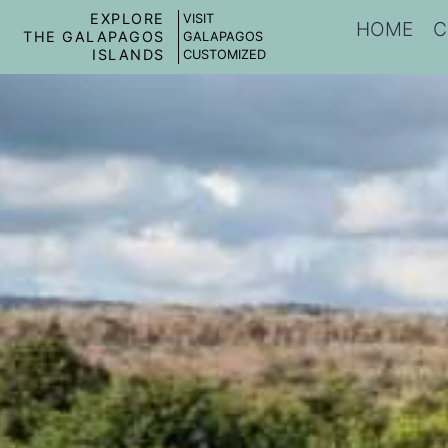
EXPLORE
VISIT
HOME
C
THE GALAPAGOS
GALAPAGOS
ISLANDS
CUSTOMIZED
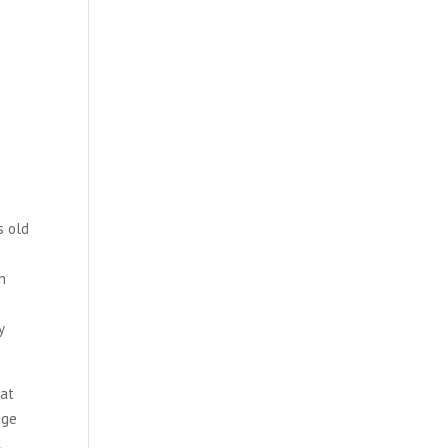
s old
n
y
 at
age
l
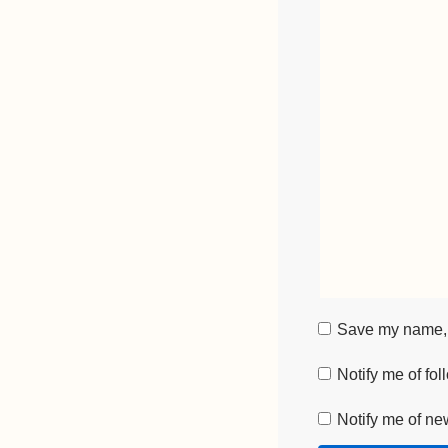
Save my name, e
Notify me of fo
Notify me of ne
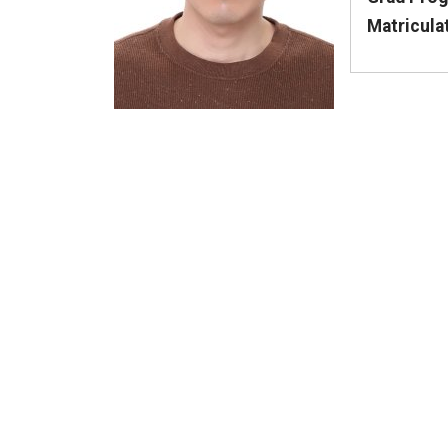
Matricula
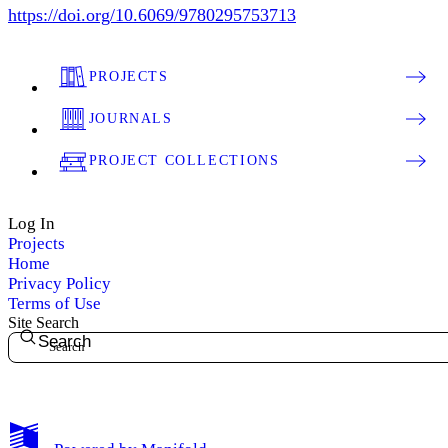
https://doi.org/10.6069/9780295753713
PROJECTS
JOURNALS
PROJECT COLLECTIONS
Log In
Projects
Home
Privacy Policy
Terms of Use
Site Search
Search
My Notes + Comments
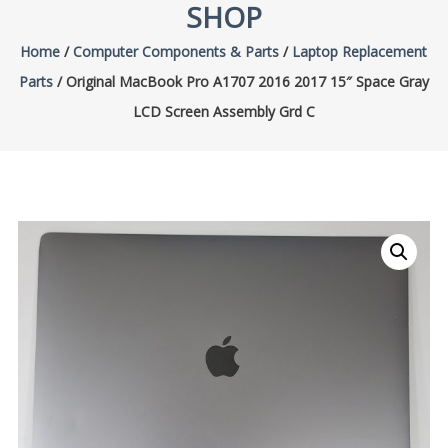
SHOP
Home
/
Computer Components & Parts
/
Laptop Replacement
Parts
/ Original MacBook Pro A1707 2016 2017 15″ Space Gray
LCD Screen Assembly Grd C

§ TASK DETAILS
The records need to be restated word for word, minus any images.

§ YOUR SOLUTION
EXPLORE
VISIT
HOME
C
THE GALAPAGOS
GALAPAGOS
ISLANDS
CUSTOMIZED
s old
n
y
 at
age
l
Save my name, e
Notify me of fo
Notify me of ne
Matricula
https://doi.org/10.6069/9780295753713
PROJECTS
JOURNALS
PROJECT COLLECTIONS
Log In
Projects
Home
Privacy Policy
Terms of Use
Site Search
Search
My Notes + Comments
SHOP
Home
/
Computer Components & Parts
/
Laptop Replacement
Parts
/ Original MacBook Pro A1707 2016 2017 15″ Space Gray
LCD Screen Assembly Grd C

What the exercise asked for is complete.